The new Bank of Israel Law taking shape would allow the government to change the mechanism by which exchange rates for the shekel are set against other currencies.
The Finance Ministry published a draft of the new law yesterday, in which it wrote, "As a rule, the exchange rate [of the shekel] against foreign currencies will be set by the foreign currency market. But the government will be authorized, in consultation with the [Bank of Israel] governor, to determine another method for setting the exchange rate."
Also, the Bank of Israel would be entitled to intervene in the foreign currency market in order to achieve its ends and fulfill its functions, the draft law states.
The government would even be given broad powers to clap caps on the nature of currency deals. "Under special circumstances the government would be entitled, in consultation with the governor, to issue an injunction for a limited period of time that prohibits certain transactions in foreign currency with foreign residents, or outside Israel," the draft law goes on to state.

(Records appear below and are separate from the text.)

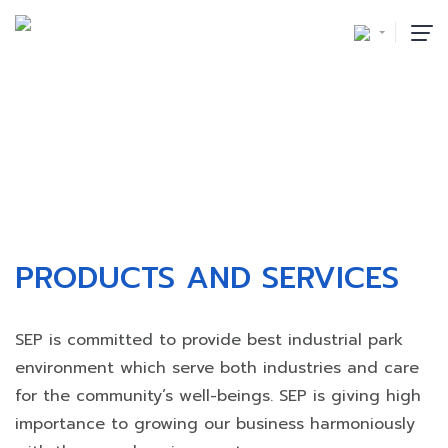
SERVICES
Home
/
Services
PRODUCTS AND SERVICES
SEP is committed to provide best industrial park
environment which serve both industries and care
for the community’s well-beings. SEP is giving high
importance to growing our business harmoniously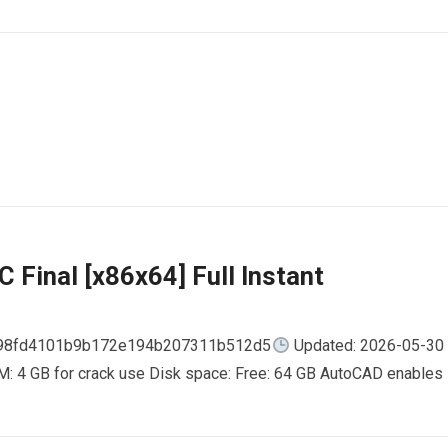
 Final [x86x64] Full Instant
798fd4101b9b172e194b207311b512d5
Updated: 2026-05-30
AM: 4 GB for crack use Disk space: Free: 64 GB AutoCAD enables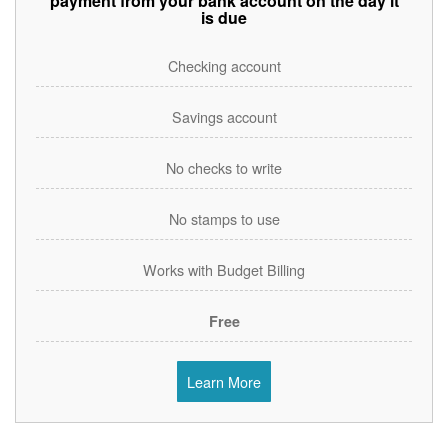
payment from your bank account on the day it
is due
Checking account
Savings account
No checks to write
No stamps to use
Works with Budget Billing
Free
Learn More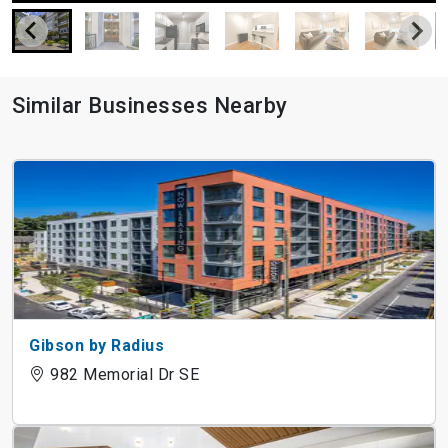
Similar Businesses Nearby
Gibson by Radius
982 Memorial Dr SE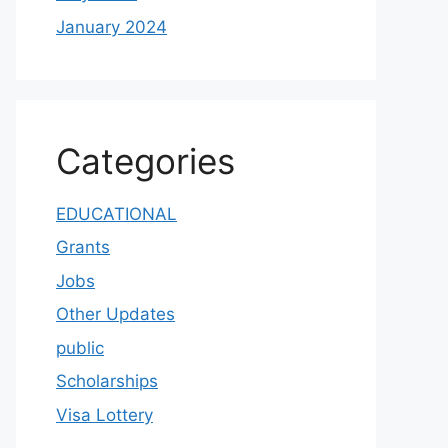
January 2024
Categories
EDUCATIONAL
Grants
Jobs
Other Updates
public
Scholarships
Visa Lottery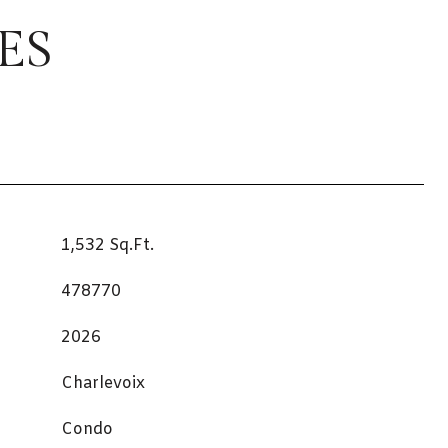
ES
1,532 Sq.Ft.
478770
2026
Charlevoix
Condo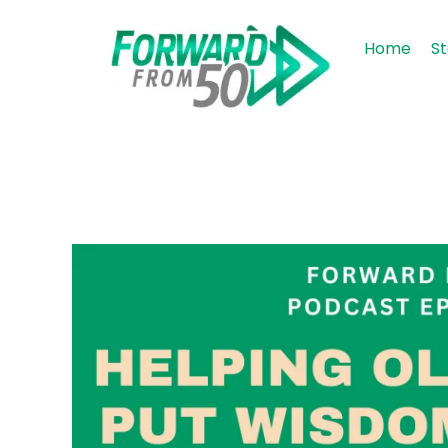
Home
St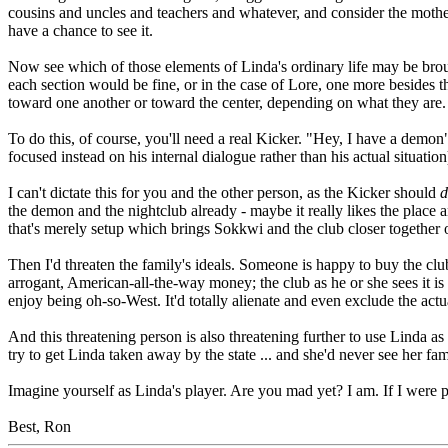
cousins and uncles and teachers and whatever, and consider the mother'
have a chance to see it.
Now see which of those elements of Linda's ordinary life may be brought
each section would be fine, or in the case of Lore, one more besides 
toward one another or toward the center, depending on what they are.
To do this, of course, you'll need a real Kicker. "Hey, I have a demon
focused instead on his internal dialogue rather than his actual situat
I can't dictate this for you and the other person, as the Kicker should
d
the demon and the nightclub already - maybe it really likes the place
that's merely setup which brings Sokkwi and the club closer together on
Then I'd threaten the family's ideals. Someone is happy to buy the club 
arrogant, American-all-the-way money; the club as he or she sees it is
enjoy being oh-so-West. It'd totally alienate and even exclude the act
And this threatening person is also threatening further to use Linda as le
try to get Linda taken away by the state ... and she'd never see her fam
Imagine yourself as Linda's player. Are you mad yet? I am. If I were 
Best, Ron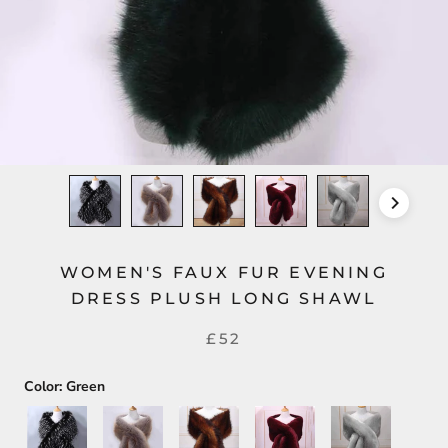
WOMEN'S FAUX FUR EVENING
DRESS PLUSH LONG SHAWL
£52
Color:
Green
Black+White
Silver+Gold
Dark
Dark
Light
Brown
Red
Gray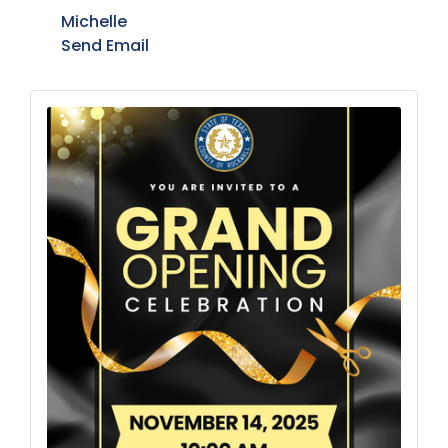
Michelle
Send Email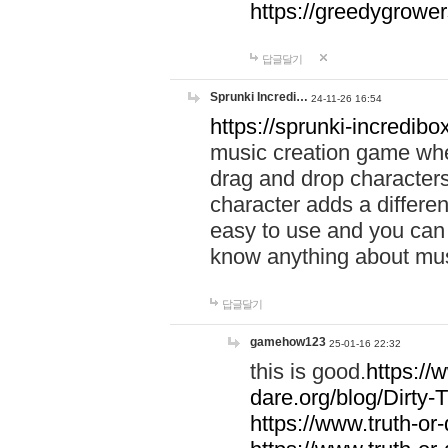
https://greedygrow
답글달기
Sprunki Incredi…
24-11-26 16:54
https://sprunki-incredibo
music creation game whe
drag and drop character
character adds a differen
easy to use and you can 
know anything about music
답글달기
gamehow123
25-01-16 22:32
this is good.
https://
dare.org/blog/Dirty-
https://www.truth-or-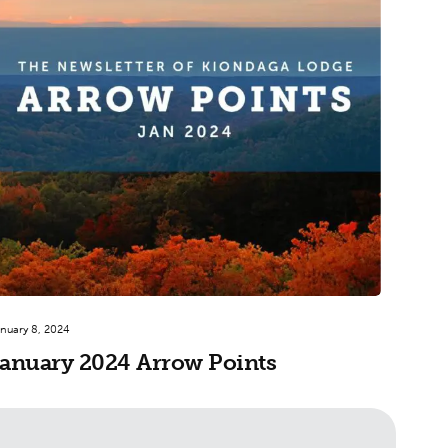
nuary 8, 2024
anuary 2024 Arrow Points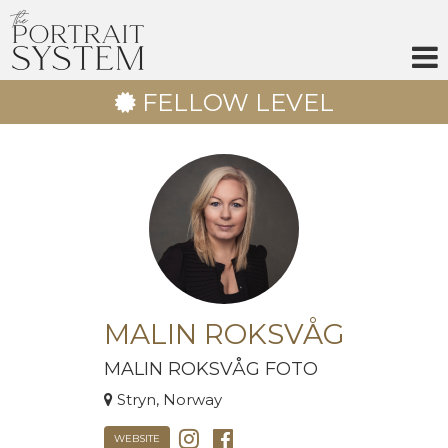
Skip
to
content
FELLOW LEVEL
MALIN ROKSVÅG
MALIN ROKSVÅG FOTO
Stryn, Norway
WEBSITE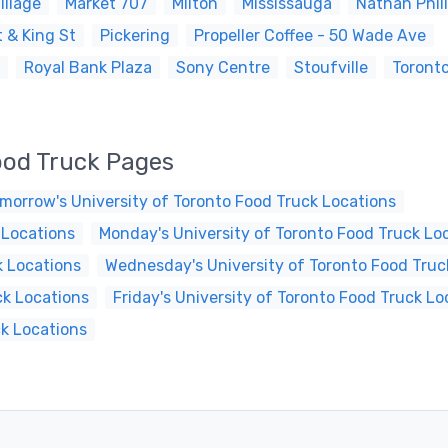
illage
Market 707
Milton
Mississauga
Nathan Phil
 & King St
Pickering
Propeller Coffee - 50 Wade Ave
Royal Bank Plaza
Sony Centre
Stoufville
Toront
ood Truck Pages
morrow's University of Toronto Food Truck Locations
 Locations
Monday's University of Toronto Food Truck Lo
k Locations
Wednesday's University of Toronto Food Truc
ck Locations
Friday's University of Toronto Food Truck Lo
ck Locations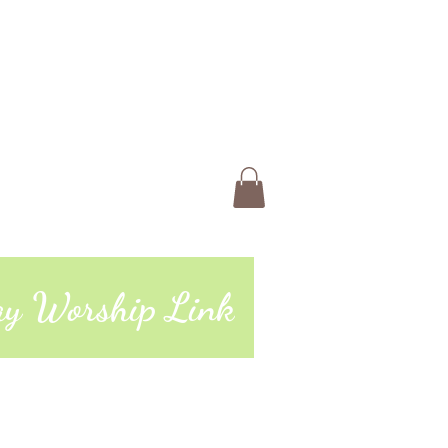
 Us
Members
Book Online
ting
74 | 765-962-4485
day Worship Link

The bill has already passed the hurdle of the cabinet and will shortly be brought before the Ministerial Legislative Committee. If the committee approves the bill, it will be brought before the Knesset plenum for voting into law.
The law was formulated by the Finance Ministry together with the Bank of Israel after no less than 11 years of snarling disputes between the two bodies over its content. The Prime Minister's Office and the Justice Ministry also had a say in its formulation.
Under the new law, the Bank of Israel's main function remains assuring that consumer prices remain stable. "Price stability is essential for the sake of achieving important goals such as sustainable economic growth and a high level of investments and employment over time," the draft states.